Vietnam closed 2025 with a merchandise import–export turnover of roughly US$930 billion, marking one of the strongest annual jumps the country has recorded in recent years.
As per Vietnam Import Data by Import Globals, the year’s performance matters far beyond “a big number”: it signals that Vietnam is no longer just an alternative manufacturing base in Asia, but a core node in global supply chains—especially for electronics, consumer goods, and an expanding set of industrial components.
For global players—importers, exporters, sourcing managers, logistics providers, investors, and trade-finance teams—Vietnam’s 2025 surge is a practical message: capacity, capability, and connectivity improved, but so did concentration risks (market dependency, imported-input exposure, tariff scrutiny, and compliance complexity). In 2026, the opportunity is still strong, yet the playbook needs to be smarter.
A rapid way to understand 2025 is to compare it against 2024, which was already a strong year for exports and a sizeable surplus. In 2025, both exports and imports accelerated, keeping Vietnam’s total turnover on a steep upward curve.

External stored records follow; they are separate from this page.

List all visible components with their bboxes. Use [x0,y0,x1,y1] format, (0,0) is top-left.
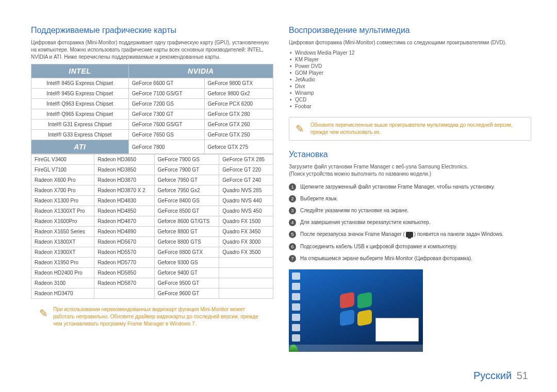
table-cell: Quadro NVS 285 [219,185,273,196]
install-steps: Щелкните загруженный файл установки Fram… [289,181,531,264]
table-row: Intel® Q963 Express ChipsetGeForce 7200 … [31,99,273,109]
players-list: Windows Media Player 12KM PlayerPower DV… [289,49,531,110]
table-cell: Intel® G33 Express Chipset [31,130,129,140]
footer-page-number: 51 [517,370,528,381]
table-cell: Radeon HD5850 [94,268,154,278]
pencil-icon: ✎ [39,307,48,319]
table-cell: Geforce GTX 275 [204,140,273,154]
table-cell: GeForce 7100 GS/GT [128,89,204,99]
table-cell: FireGL V3400 [31,155,94,165]
table-cell: Radeon HD3850 [94,165,154,175]
table-row: FireGL V3400Radeon HD3650GeForce 7900 GS… [31,155,273,165]
table-cell: Radeon X1300XT Pro [31,206,94,216]
table-cell: Quadro NVS 450 [219,206,273,216]
desktop-screenshot [289,269,423,352]
step-item: Выберите язык. [289,193,531,204]
brand-header-nvidia: NVIDIA [128,64,273,78]
gpu-table-2: FireGL V3400Radeon HD3650GeForce 7900 GS… [31,154,273,299]
table-cell: Radeon HD3650 [94,155,154,165]
step-item: Следуйте указаниям по установке на экран… [289,204,531,216]
list-item: KM Player [289,56,531,63]
table-cell: Intel® Q963 Express Chipset [31,99,129,109]
table-cell: Intel® 845G Express Chipset [31,78,129,89]
table-cell: Radeon HD4850 [94,206,154,216]
table-cell: Intel® Q965 Express Chipset [31,109,129,120]
table-cell [219,258,273,268]
windows-logo-icon [338,291,374,327]
table-row: Intel® G31 Express ChipsetGeForce 7600 G… [31,120,273,130]
table-cell: GeForce 9500 GT [154,278,219,288]
table-cell: GeForce 8400 GS [154,196,219,206]
table-cell: Geforce 8600 GT/GTS [154,216,219,227]
step-item: На открывшемся экране выберите Mini-Moni… [289,252,531,264]
media-intro: Цифровая фоторамка (Mini-Monitor) совмес… [289,39,531,46]
note-text: При использовании нерекомендованных виде… [53,306,265,328]
list-item: Foobar [289,103,531,110]
table-cell: Geforce 7950 GT [154,175,219,185]
table-cell: Radeon HD5670 [94,237,154,247]
table-row: Radeon X1900XTRadeon HD5570GeForce 8800 … [31,247,273,258]
table-cell: Radeon HD3470 [31,288,94,299]
table-cell: Radeon HD4830 [94,196,154,206]
table-cell: GeForce GTX 285 [219,155,273,165]
table-cell: Radeon HD5570 [94,247,154,258]
table-cell: Radeon X600 Pro [31,175,94,185]
table-cell: GeForce 8800 GTX [154,247,219,258]
monitor-icon [406,232,413,237]
table-cell: Radeon X1600Pro [31,216,94,227]
left-column: Поддерживаемые графические карты Цифрова… [31,26,273,352]
table-cell: Radeon HD3870 X 2 [94,185,154,196]
table-cell: GeForce 7650 GS [128,130,204,140]
step-item: После перезапуска значок Frame Manager (… [289,228,531,241]
table-cell: Geforce 8800 GT [154,227,219,237]
table-cell: GeForce 7900 GT [154,165,219,175]
table-cell: GeForce 6600 GT [128,78,204,89]
note-box: ✎ При использовании нерекомендованных ви… [31,306,273,328]
table-cell: Geforce 9300 GS [154,258,219,268]
list-item: JetAudio [289,76,531,83]
table-cell: Radeon HD3870 [94,175,154,185]
table-cell: Radeon 3100 [31,278,94,288]
table-row: Intel® 845G Express ChipsetGeForce 6600 … [31,78,273,89]
media-note-text: Обновите перечисленные выше проигрывател… [310,122,525,136]
list-item: QCD [289,96,531,103]
list-item: Power DVD [289,63,531,70]
table-row: Radeon X1800XTRadeon HD5670Geforce 8800 … [31,237,273,247]
table-cell: Radeon HD4870 [94,216,154,227]
gpu-table: INTEL NVIDIA Intel® 845G Express Chipset… [31,64,273,154]
list-item: GOM Player [289,70,531,76]
right-column: Воспроизведение мультимедиа Цифровая фот… [289,26,531,352]
footer-language: Русский [473,370,512,381]
table-cell: Radeon X1900XT [31,247,94,258]
table-row: Radeon HD2400 ProRadeon HD5850Geforce 94… [31,268,273,278]
table-cell: Quadro NVS 440 [219,196,273,206]
table-cell: Radeon HD4890 [94,227,154,237]
table-row: Radeon X600 ProRadeon HD3870Geforce 7950… [31,175,273,185]
table-cell: FireGL V7100 [31,165,94,175]
table-cell: GeForce GTX 260 [204,120,273,130]
table-cell [219,288,273,299]
step-item: Щелкните загруженный файл установки Fram… [289,181,531,193]
table-cell: Radeon HD2400 Pro [31,268,94,278]
table-cell: Intel® 945G Express Chipset [31,89,129,99]
table-row: Radeon X700 ProRadeon HD3870 X 2Geforce … [31,185,273,196]
table-cell: Radeon HD5870 [94,278,154,288]
table-row: Radeon X1300 ProRadeon HD4830GeForce 840… [31,196,273,206]
table-cell: GeForce 7300 GT [128,109,204,120]
table-cell: Geforce 8800 GTS [154,237,219,247]
brand-header-ati: ATI [31,140,129,154]
table-cell: GeForce 9600 GT [154,288,219,299]
table-cell: GeForce 7800 [128,140,204,154]
list-item: Divx [289,83,531,90]
table-cell: Radeon X1950 Pro [31,258,94,268]
table-row: Intel® Q965 Express ChipsetGeForce 7300 … [31,109,273,120]
table-cell: Intel® G31 Express Chipset [31,120,129,130]
table-cell: Quadro FX 3500 [219,247,273,258]
heading-media: Воспроизведение мультимедиа [289,26,531,35]
table-cell [94,288,154,299]
table-cell: Radeon X1300 Pro [31,196,94,206]
table-row: Radeon X1650 SeriesRadeon HD4890Geforce … [31,227,273,237]
table-cell: GeForce 8500 GT [154,206,219,216]
table-cell [219,278,273,288]
table-row: FireGL V7100Radeon HD3850GeForce 7900 GT… [31,165,273,175]
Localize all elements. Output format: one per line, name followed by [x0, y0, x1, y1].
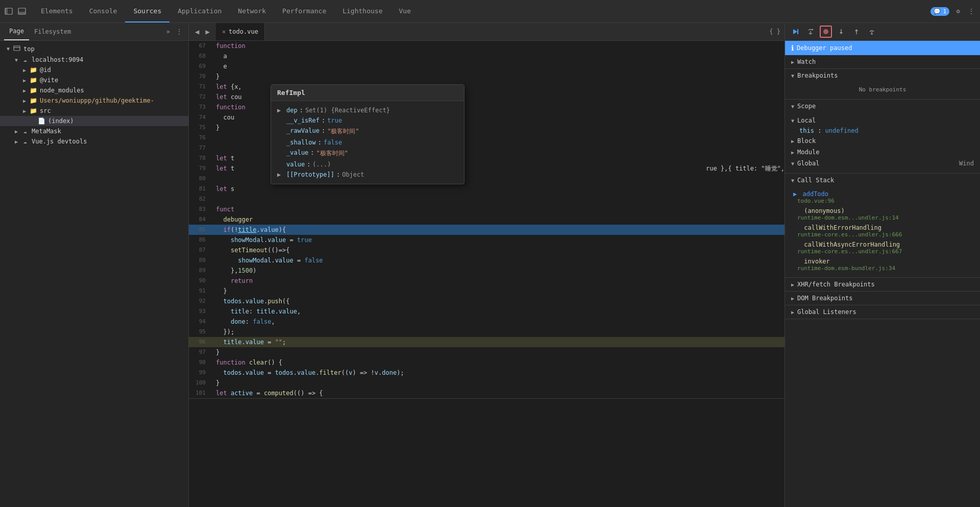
format-icon[interactable]: { }	[769, 28, 780, 35]
tab-lighthouse[interactable]: Lighthouse	[334, 0, 390, 22]
callstack-item-callwith-error[interactable]: callWithErrorHandling runtime-core.es...…	[791, 223, 974, 239]
callstack-fn-addtodo: addTodo	[802, 190, 828, 198]
sidebar-menu-icon[interactable]: ⋮	[174, 28, 184, 35]
dock-bottom-icon[interactable]	[17, 7, 27, 16]
tree-item-metamask[interactable]: ▶ ☁ MetaMask	[0, 126, 188, 136]
settings-icon[interactable]: ⚙	[953, 7, 963, 16]
svg-marker-17	[870, 34, 873, 35]
more-options-icon[interactable]: ⋮	[967, 7, 976, 16]
right-panel-scroll[interactable]: ▶ Watch ▼ Breakpoints No breakpoints ▼ S…	[785, 55, 980, 507]
nav-back-button[interactable]: ◀	[193, 27, 201, 37]
global-listeners-header[interactable]: ▶ Global Listeners	[785, 305, 980, 319]
info-icon: ℹ	[791, 44, 794, 52]
tooltip-expand-dep[interactable]: ▶	[277, 107, 284, 114]
scope-section-header[interactable]: ▼ Scope	[785, 100, 980, 113]
tree-item-localhost[interactable]: ▼ ☁ localhost:9094	[0, 55, 188, 65]
tab-vue[interactable]: Vue	[390, 0, 419, 22]
step-button[interactable]	[866, 26, 878, 38]
deactivate-breakpoints-button[interactable]	[820, 26, 832, 38]
block-scope-header[interactable]: ▶ Block	[791, 135, 974, 147]
tooltip-row-dep[interactable]: ▶ dep : Set(1) {ReactiveEffect}	[277, 105, 458, 115]
feedback-badge[interactable]: 💬 1	[930, 7, 949, 16]
tooltip-row-visref: __v_isRef : true	[277, 115, 458, 126]
callstack-item-addtodo[interactable]: ▶ addTodo todo.vue:96	[791, 189, 974, 206]
breakpoints-section-header[interactable]: ▼ Breakpoints	[785, 69, 980, 82]
tab-console[interactable]: Console	[81, 0, 126, 22]
debugger-paused-banner: ℹ Debugger paused	[785, 41, 980, 55]
callstack-item-callwith-async[interactable]: callWithAsyncErrorHandling runtime-core.…	[791, 239, 974, 256]
tooltip-expand-prototype[interactable]: ▶	[277, 171, 284, 178]
global-arrow-icon: ▼	[791, 161, 794, 166]
svg-rect-6	[797, 29, 798, 34]
sidebar-more-icon[interactable]: »	[164, 28, 172, 35]
horizontal-scrollbar[interactable]	[189, 398, 785, 404]
file-tab-todo[interactable]: ✕ todo.vue	[216, 23, 265, 40]
tab-sources[interactable]: Sources	[125, 0, 169, 22]
resume-button[interactable]	[789, 26, 801, 38]
global-scope-header[interactable]: ▼ Global Wind	[791, 158, 974, 169]
tree-item-top[interactable]: ▼ top	[0, 43, 188, 55]
callstack-section: ▼ Call Stack ▶ addTodo todo.vue:96 (anon…	[785, 174, 980, 278]
local-scope-content: this : undefined	[791, 126, 974, 135]
tree-item-id[interactable]: ▶ 📁 @id	[0, 65, 188, 75]
debugger-paused-text: Debugger paused	[797, 44, 852, 52]
local-scope-header[interactable]: ▼ Local	[791, 115, 974, 126]
sidebar-tab-page[interactable]: Page	[4, 23, 29, 40]
watch-section-header[interactable]: ▶ Watch	[785, 55, 980, 68]
callstack-section-header[interactable]: ▼ Call Stack	[785, 174, 980, 187]
tab-application[interactable]: Application	[169, 0, 230, 22]
tree-item-vite[interactable]: ▶ 📁 @vite	[0, 75, 188, 85]
svg-rect-4	[14, 46, 20, 51]
callstack-content: ▶ addTodo todo.vue:96 (anonymous) runtim…	[785, 187, 980, 277]
tab-performance[interactable]: Performance	[274, 0, 334, 22]
code-line-99: 99 todos.value = todos.value.filter((v) …	[189, 368, 785, 378]
no-breakpoints-text: No breakpoints	[791, 84, 974, 95]
tree-label-localhost: localhost:9094	[32, 56, 83, 63]
callstack-active-icon: ▶	[793, 190, 797, 198]
code-line-85: 85 if(!title.value){	[189, 225, 785, 235]
code-line-93: 93 title: title.value,	[189, 306, 785, 317]
tree-label-vite: @vite	[40, 77, 58, 84]
code-line-82: 82	[189, 194, 785, 204]
code-line-98: 98 function clear() {	[189, 357, 785, 368]
global-scope-label: Global	[797, 160, 819, 167]
nav-forward-button[interactable]: ▶	[203, 27, 211, 37]
dock-left-icon[interactable]	[4, 7, 13, 16]
callstack-loc-invoker: runtime-dom.esm-bundler.js:34	[793, 265, 972, 272]
dom-breakpoints-section: ▶ DOM Breakpoints	[785, 292, 980, 305]
scope-this: this : undefined	[799, 126, 974, 135]
step-into-button[interactable]	[835, 26, 847, 38]
code-editor[interactable]: 67 function 68 a 69 e 70 } 71 let	[189, 41, 785, 507]
code-line-101: 101 let active = computed(() => {	[189, 388, 785, 398]
code-line-94: 94 done: false,	[189, 317, 785, 327]
tree-item-node-modules[interactable]: ▶ 📁 node_modules	[0, 85, 188, 95]
module-scope-header[interactable]: ▶ Module	[791, 147, 974, 158]
code-line-100: 100 }	[189, 378, 785, 388]
callstack-item-invoker[interactable]: invoker runtime-dom.esm-bundler.js:34	[791, 256, 974, 273]
callstack-loc-callwith-error: runtime-core.es...undler.js:666	[793, 231, 972, 238]
tree-label-index: (index)	[48, 117, 74, 125]
tree-item-src[interactable]: ▶ 📁 src	[0, 106, 188, 116]
tab-elements[interactable]: Elements	[33, 0, 81, 22]
tooltip-row-value: _value : "极客时间"	[277, 148, 458, 159]
tree-item-index[interactable]: 📄 (index)	[0, 116, 188, 126]
step-over-button[interactable]	[804, 26, 817, 38]
step-out-button[interactable]	[850, 26, 863, 38]
tree-label-metamask: MetaMask	[32, 128, 61, 135]
tab-network[interactable]: Network	[230, 0, 274, 22]
xhr-breakpoints-header[interactable]: ▶ XHR/fetch Breakpoints	[785, 278, 980, 291]
top-navigation: Elements Console Sources Application Net…	[0, 0, 980, 23]
dom-breakpoints-header[interactable]: ▶ DOM Breakpoints	[785, 292, 980, 305]
code-area: ◀ ▶ ✕ todo.vue { } 67 function 68 a	[189, 23, 785, 507]
callstack-item-anonymous[interactable]: (anonymous) runtime-dom.esm...undler.js:…	[791, 206, 974, 223]
tree-item-vuedevtools[interactable]: ▶ ☁ Vue.js devtools	[0, 136, 188, 147]
tree-label-users: Users/woniuppp/github/geektime-	[40, 97, 154, 104]
tooltip-row-prototype[interactable]: ▶ [[Prototype]] : Object	[277, 170, 458, 180]
tree-item-users[interactable]: ▶ 📁 Users/woniuppp/github/geektime-	[0, 95, 188, 106]
tree-label-top: top	[23, 45, 35, 53]
xhr-arrow-icon: ▶	[791, 282, 794, 287]
sidebar-tab-filesystem[interactable]: Filesystem	[29, 23, 76, 40]
tooltip-title: RefImpl	[271, 85, 464, 101]
editor-tabs: ◀ ▶ ✕ todo.vue { }	[189, 23, 785, 41]
code-line-90: 90 return	[189, 276, 785, 286]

As per Vietnam Export Data by Import Globals, this pattern—exports up strongly, imports up even more—often indicates a manufacturing economy moving up the curve: rising orders and assembly volumes typically pull in more intermediate goods, components, and machinery.

Four Real Drivers of the 2025 Jump
Vietnam’s 2025 trade expansion was not a single-sector story. It was the combined effect of (1) electronics scaling, (2) supply-chain repositioning, (3) import intensity in advanced manufacturing, and (4) a steady broadening of export baskets.
As per Vietnam Import Export Trade Data by Import Globals, electronics has been Vietnam’s signature export story for years, but 2025 added a new twist: computers, electronic products, and components crossed the US$100B mark, making the category the most important export driver and widening the gap over several other groups.
A single mega-category crossing US$100B is more than bragging rights. It changes how global companies plan: they treat Vietnam less like a “backup line” and more like a primary production geography, with longer-term supplier development, tooling, and logistics commitments.
This electronics-led surge also reshaped Vietnam’s import profile: more electronics exports typically mean more imported components and materials—especially when domestic supplier ecosystems are still catching up.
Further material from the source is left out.